Tutorials:
1. [ Natural Language Processing (NLP) Tutorial with Python & NLTK](https://youtu.be/X2vAabgKiuM)
2. [Spacy Introduction for NLP](https://www.youtube.com/watch?v=pLJm0WSIVDk&list=PLc2rvfiptPSSS-iwKS_lxI3MZr8Mbi4Zu)
3. [TextBlob Library In Python For Natural Language Processing](https://www.youtube.com/watch?v=DedS74YKhs4)

In [1]:
import re
import nltk
from nltk.tokenize import sent_tokenize, word_tokenize
from nltk.corpus import stopwords
from nltk.stem import PorterStemmer, WordNetLemmatizer
import string
from collections import Counter
from textblob import TextBlob
import enchant

In [2]:
# Download necessary NLTK data
nltk.download('punkt')
nltk.download('stopwords')
nltk.download('wordnet')

[nltk_data] Downloading package punkt to /home/rikato/nltk_data...
[nltk_data]   Package punkt is already up-to-date!
[nltk_data] Downloading package stopwords to /home/rikato/nltk_data...
[nltk_data]   Package stopwords is already up-to-date!
[nltk_data] Downloading package wordnet to /home/rikato/nltk_data...
[nltk_data]   Package wordnet is already up-to-date!


True

In [3]:
# Sample text for demonstration
sample_text = """
Hello!

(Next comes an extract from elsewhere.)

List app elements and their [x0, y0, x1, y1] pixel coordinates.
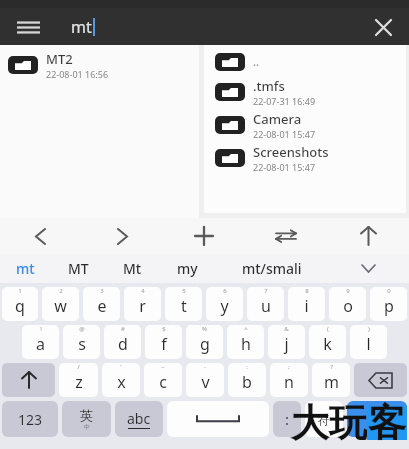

This is a sample text for our NLP experiment. It contains punctuation, numbers (like 123), and special symbols (@#$).
We'll perform various operations on this text. Some email addresses: john.doe@example.com, jane_smith@company.org.
This text also includes some common words and potential spelling errors, such as 'langauge' instead of 'language'.
NLP is gr8 for txt analysis. ROFL!
"""

In [4]:
print("Original Text:")
print(sample_text)

Original Text:

Hello! This is a sample text for our NLP experiment. It contains punctuation, numbers (like 123), and special symbols (@#$).
We'll perform various operations on this text. Some email addresses: john.doe@example.com, jane_smith@company.org.
This text also includes some common words and potential spelling errors, such as 'langauge' instead of 'language'.
NLP is gr8 for txt analysis. ROFL!



In [5]:
# 1a. Remove punctuations, special symbols, numbers using regular expression
def remove_punct_symbols_numbers(text):
    return re.sub(r'[^\w\s]|\d', '', text)

In [6]:
print("\n1a. Text after removing punctuations, special symbols, and numbers:")
cleaned_text = remove_punct_symbols_numbers(sample_text)
print(cleaned_text)


1a. Text after removing punctuations, special symbols, and numbers:

Hello This is a sample text for our NLP experiment It contains punctuation numbers like  and special symbols 
Well perform various operations on this text Some email addresses johndoeexamplecom jane_smithcompanyorg
This text also includes some common words and potential spelling errors such as langauge instead of language
NLP is gr for txt analysis ROFL



In [7]:
# 1b. Tokenize the text into sentences
def tokenize_sentences(text):
    return sent_tokenize(text)

In [8]:
print("\n1b. Tokenized sentences:")
sentences = tokenize_sentences(sample_text)
for i, sentence in enumerate(sentences, 1):
    print(f"Sentence {i}: {sentence}")


1b. Tokenized sentences:
Sentence 1: 
Hello!
Sentence 2: This is a sample text for our NLP experiment.
Sentence 3: It contains punctuation, numbers (like 123), and special symbols (@#$).
Sentence 4: We'll perform various operations on this text.
Sentence 5: Some email addresses: john.doe@example.com, jane_smith@company.org.
Sentence 6: This text also includes some common words and potential spelling errors, such as 'langauge' instead of 'language'.
Sentence 7: NLP is gr8 for txt analysis.
Sentence 8: ROFL!


In [9]:
# 1c. Add Custom Stopwords and List Removed Stopwords
def remove_stopwords(text, custom_stopwords=[]):
    stop_words = set(stopwords.words('english') + custom_stopwords)
    words = word_tokenize(text)
    filtered_words = [word for word in words if word.lower() not in stop_words]
    removed_stopwords = [word for word in words if word.lower() in stop_words]
    return ' '.join(filtered_words), removed_stopwords

In [10]:
print("\n1c. Text after removing stopwords (including custom stopwords):")
custom_stopwords = ['sample', 'contains']
text_without_stopwords, removed_stopwords = remove_stopwords(cleaned_text, custom_stopwords)
print(text_without_stopwords)
print("Removed stopwords:", removed_stopwords)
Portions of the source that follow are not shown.